## WORK INSTRUCTION:
Can you pull out each line of the data below that includes the word "down"?

## EXTRACTED INFORMATION:
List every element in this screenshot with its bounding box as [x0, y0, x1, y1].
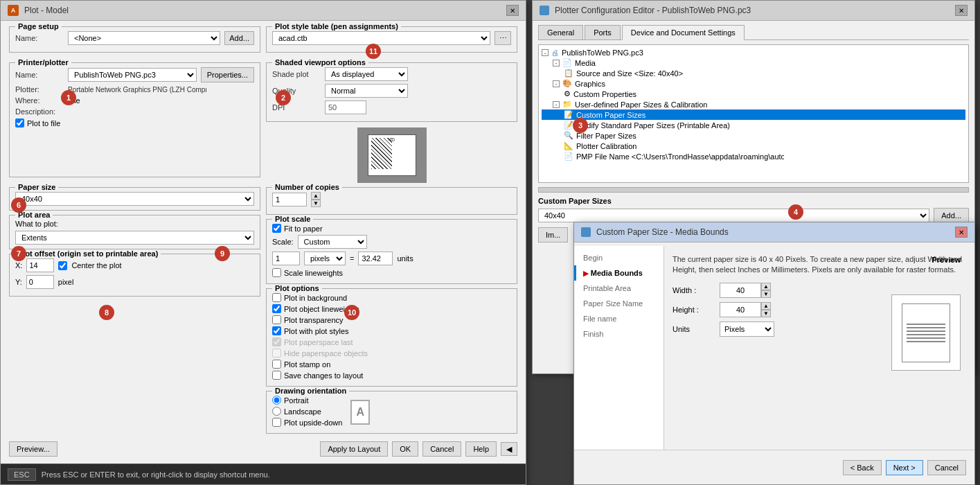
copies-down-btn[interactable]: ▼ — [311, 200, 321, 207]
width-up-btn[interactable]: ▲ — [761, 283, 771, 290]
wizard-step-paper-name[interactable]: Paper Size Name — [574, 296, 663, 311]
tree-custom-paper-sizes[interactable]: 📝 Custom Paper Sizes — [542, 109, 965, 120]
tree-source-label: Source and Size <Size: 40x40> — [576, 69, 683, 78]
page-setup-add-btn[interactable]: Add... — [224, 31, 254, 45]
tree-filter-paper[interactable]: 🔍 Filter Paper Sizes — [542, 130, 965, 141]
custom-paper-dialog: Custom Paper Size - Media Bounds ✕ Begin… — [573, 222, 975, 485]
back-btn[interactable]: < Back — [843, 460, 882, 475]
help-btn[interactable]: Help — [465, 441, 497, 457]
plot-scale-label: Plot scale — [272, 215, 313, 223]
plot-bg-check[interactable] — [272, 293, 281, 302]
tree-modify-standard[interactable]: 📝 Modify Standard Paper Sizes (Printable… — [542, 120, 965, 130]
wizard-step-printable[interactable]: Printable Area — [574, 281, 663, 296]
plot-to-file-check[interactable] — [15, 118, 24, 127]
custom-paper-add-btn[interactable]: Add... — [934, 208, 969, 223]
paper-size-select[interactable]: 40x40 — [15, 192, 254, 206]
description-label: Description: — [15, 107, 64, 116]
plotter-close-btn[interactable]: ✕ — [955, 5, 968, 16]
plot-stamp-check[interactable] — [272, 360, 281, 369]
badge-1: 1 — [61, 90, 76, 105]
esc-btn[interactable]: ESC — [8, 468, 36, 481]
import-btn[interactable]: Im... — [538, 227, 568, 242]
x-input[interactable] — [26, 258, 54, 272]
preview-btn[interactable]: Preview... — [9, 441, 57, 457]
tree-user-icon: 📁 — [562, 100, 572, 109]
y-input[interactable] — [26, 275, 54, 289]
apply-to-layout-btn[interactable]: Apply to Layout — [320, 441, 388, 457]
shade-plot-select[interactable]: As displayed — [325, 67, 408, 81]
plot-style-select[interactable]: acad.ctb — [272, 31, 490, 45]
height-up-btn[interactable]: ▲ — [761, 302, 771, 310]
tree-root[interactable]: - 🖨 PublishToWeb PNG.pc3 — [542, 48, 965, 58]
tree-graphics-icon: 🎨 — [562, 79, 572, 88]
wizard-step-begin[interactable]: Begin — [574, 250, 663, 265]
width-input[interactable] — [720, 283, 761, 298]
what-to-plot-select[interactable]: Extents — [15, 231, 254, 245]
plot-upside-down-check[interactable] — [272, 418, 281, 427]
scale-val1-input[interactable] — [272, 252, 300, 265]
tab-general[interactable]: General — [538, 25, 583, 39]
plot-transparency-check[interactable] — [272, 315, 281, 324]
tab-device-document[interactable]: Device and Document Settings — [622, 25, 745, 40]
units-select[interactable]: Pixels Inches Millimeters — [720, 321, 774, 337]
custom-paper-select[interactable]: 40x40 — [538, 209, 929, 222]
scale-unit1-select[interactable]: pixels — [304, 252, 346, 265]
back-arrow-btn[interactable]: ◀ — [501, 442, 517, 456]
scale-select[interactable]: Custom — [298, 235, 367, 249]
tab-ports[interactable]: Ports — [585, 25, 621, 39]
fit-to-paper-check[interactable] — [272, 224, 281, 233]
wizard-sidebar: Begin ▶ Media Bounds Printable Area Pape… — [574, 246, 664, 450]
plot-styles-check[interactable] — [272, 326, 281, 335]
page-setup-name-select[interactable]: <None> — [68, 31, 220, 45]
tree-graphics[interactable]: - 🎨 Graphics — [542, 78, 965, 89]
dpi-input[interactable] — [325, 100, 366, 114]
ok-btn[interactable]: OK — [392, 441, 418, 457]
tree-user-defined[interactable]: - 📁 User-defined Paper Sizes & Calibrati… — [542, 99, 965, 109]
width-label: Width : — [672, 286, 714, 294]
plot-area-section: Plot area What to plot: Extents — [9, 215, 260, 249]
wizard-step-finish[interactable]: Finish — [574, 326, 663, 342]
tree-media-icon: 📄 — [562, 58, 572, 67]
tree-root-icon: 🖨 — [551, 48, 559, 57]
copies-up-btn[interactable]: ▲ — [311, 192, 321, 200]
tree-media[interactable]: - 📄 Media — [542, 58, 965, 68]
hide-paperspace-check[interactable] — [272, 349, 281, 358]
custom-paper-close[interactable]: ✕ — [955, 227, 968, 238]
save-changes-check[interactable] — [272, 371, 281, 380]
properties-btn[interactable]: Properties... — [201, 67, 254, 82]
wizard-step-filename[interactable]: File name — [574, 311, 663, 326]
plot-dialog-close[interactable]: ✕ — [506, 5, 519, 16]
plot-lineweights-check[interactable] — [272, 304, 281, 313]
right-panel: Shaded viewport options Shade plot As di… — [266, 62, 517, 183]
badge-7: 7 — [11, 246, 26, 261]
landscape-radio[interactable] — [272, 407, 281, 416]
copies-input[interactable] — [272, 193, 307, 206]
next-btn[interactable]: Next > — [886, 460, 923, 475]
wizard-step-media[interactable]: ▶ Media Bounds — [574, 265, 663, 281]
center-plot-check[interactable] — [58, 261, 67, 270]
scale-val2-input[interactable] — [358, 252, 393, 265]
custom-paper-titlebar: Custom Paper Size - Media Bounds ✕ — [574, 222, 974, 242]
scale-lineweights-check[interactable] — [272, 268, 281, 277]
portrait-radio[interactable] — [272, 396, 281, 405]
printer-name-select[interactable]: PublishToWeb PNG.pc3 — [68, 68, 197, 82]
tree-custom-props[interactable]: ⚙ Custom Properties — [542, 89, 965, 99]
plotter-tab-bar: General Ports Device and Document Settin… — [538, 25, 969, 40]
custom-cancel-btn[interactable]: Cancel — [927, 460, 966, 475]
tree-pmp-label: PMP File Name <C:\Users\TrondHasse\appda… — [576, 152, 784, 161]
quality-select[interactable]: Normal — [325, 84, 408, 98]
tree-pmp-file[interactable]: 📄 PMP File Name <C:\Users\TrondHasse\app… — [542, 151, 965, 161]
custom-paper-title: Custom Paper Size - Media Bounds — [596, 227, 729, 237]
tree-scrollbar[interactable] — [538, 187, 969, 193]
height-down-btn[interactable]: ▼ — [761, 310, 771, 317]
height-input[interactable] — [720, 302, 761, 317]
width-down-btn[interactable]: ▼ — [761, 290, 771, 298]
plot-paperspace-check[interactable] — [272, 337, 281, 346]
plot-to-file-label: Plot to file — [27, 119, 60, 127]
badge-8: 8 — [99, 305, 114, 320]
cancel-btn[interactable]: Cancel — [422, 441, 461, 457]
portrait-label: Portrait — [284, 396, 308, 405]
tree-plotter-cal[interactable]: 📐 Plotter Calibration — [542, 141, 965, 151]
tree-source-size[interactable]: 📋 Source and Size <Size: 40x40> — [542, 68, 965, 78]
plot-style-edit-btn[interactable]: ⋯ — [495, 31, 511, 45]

## OUTPUT OF THE TASK:
copies-down-btn[interactable]: ▼ — [311, 200, 321, 207]
plot-upside-down-check[interactable] — [272, 418, 281, 427]
height-down-btn[interactable]: ▼ — [761, 310, 771, 317]
width-down-btn[interactable]: ▼ — [761, 290, 771, 298]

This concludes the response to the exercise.